Under the plan that Edwards said repeatedly he did not prefer, the health care and higher education budgets would bear the brunt of cuts.
Since taking office in January 2016, Edwards, a Democrat, has tussled with the GOP majorities in the legislature who have opposed plans to increase revenue or reform the state tax system.
“You can’t fund what you can’t afford,” Edwards told the Joint Legislative Committee on the Budget at a meeting that was webcast.
Most areas of government would see reductions leaving just a few untouched such as children and family services and the departments of veterans affairs, military affairs and transportation.
Among the budget cuts, Edwards’ proposed eliminating $233.3 million from the general fund for a popular state college scholarship program, leaving it only 20% funded compared to this year.
The state’s public universities would see $25.7 million in reductions.
Debt service for half the amount needed to issue capital outlay bonds in 2019 would be eliminated.
The Acadiana Juvenile Justice Facility, which the state spent $20 million building, would not open – a move that will trim $14 million in expenditures.
“We can’t open it because we don’t have the money to pay for it,” Edwards’ budget chief, Jay Dardenne, said. “So the opening is on hold.”
The largest impact would be felt in the Department of Health where the budget would be cut by $2.4 billion, a portion of which would have come from the federal government under matching programs.
The state, for example, will lose $500 million in federal funds by eliminating $189.5 million in state funds for the disproportionate share hospital program that provides care for the poor.
“This is not the budget we want,” Dardenne said. “This is not the budget the people of Louisiana deserve.”
The general fund budget is based on the revenue estimating conference’s projection that collections in fiscal 2019 will be $8.6 billion, an amount that is $993.6 million less than the current year.
The huge drop in revenue is due to the fact that several temporary taxes will expire June 30, including a 1%t sale tax increase.
The revenue-raising measures put in place two years ago were meant to give the Legislature time to enact tax reform or take other steps to stabilize the budget.
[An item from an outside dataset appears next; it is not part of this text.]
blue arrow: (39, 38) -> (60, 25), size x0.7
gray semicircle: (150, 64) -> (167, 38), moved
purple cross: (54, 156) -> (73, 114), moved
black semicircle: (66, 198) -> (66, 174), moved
That didn’t happen because the conservative Republican House – where budget-related legislation begins - did not move bills Edwards proposed.
Edwards said he would call a special session of the Legislature in February if he and leaders of both chambers reached agreement on avenues to close the deficit before the session.
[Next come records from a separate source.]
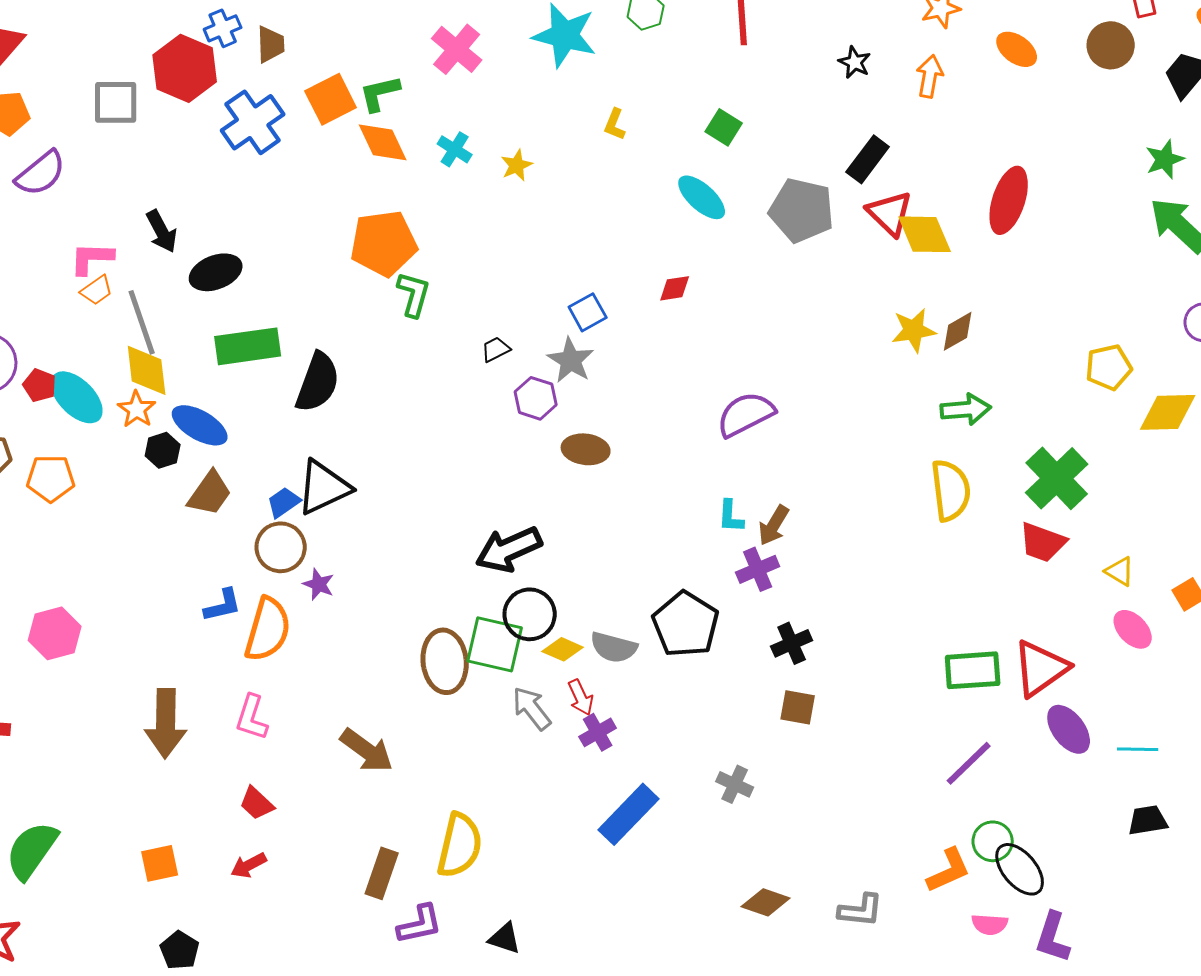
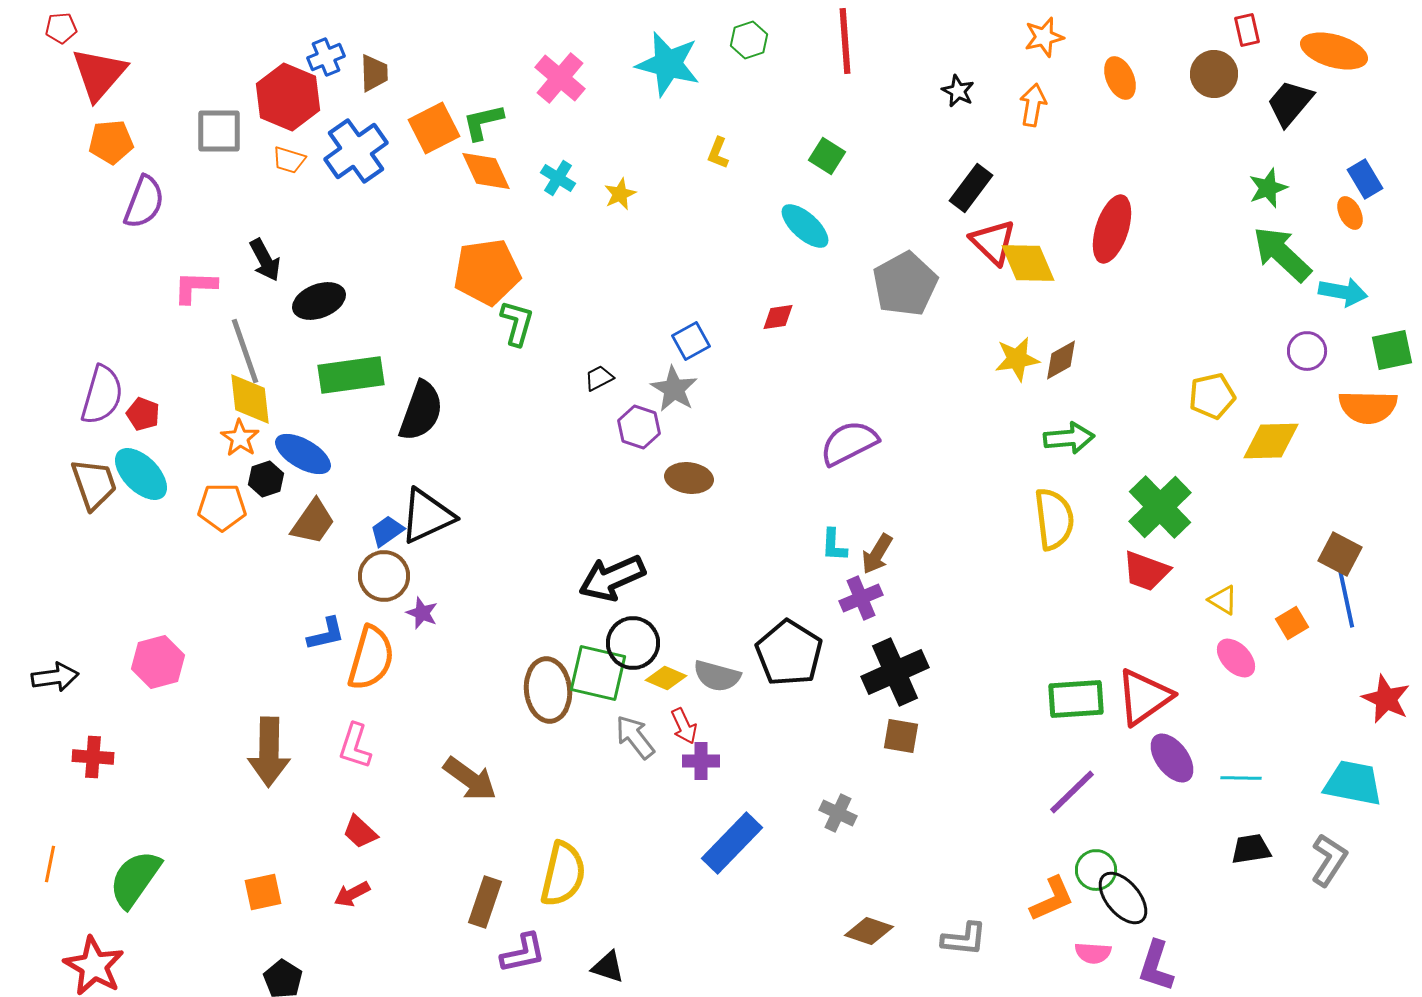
orange ellipse: (1017, 49) -> (1120, 78), turned 30
purple semicircle: (41, 173) -> (144, 202), turned -30
gray pentagon: (802, 210) -> (905, 284), moved, turned 30
orange trapezoid: (97, 290) -> (289, 160), moved, turned 52
cyan ellipse: (77, 397) -> (141, 474), moved
orange pentagon: (51, 478) -> (222, 507), moved
black cross: (792, 643) -> (895, 672), size x1.6
purple cross: (598, 732) -> (701, 761), turned 30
“You’re not going to pass a budget that makes these kinds of cuts,” he told the committee. “Let’s stabilize this state. We can do that. I’m urging you to sit down with me and figure it out.”
Edwards predicted that absent new revenue, the state likely would see more bond rating downgrades.
The inability of state officials to address the imbalance has led rating agencies to downgrade the state’s general obligation bond ratings by one notch.
S&P Global Ratings lowered the state's GOs to AA-minus from AA in March 2017, and maintained a negative outlook.
Fitch Ratings downgraded the state to AA-minus from AA, and maintained a stable outlook in 2016, while Moody's Investors Service cut its GO ratings to Aa3 from Aa2, and assigned a negative outlook.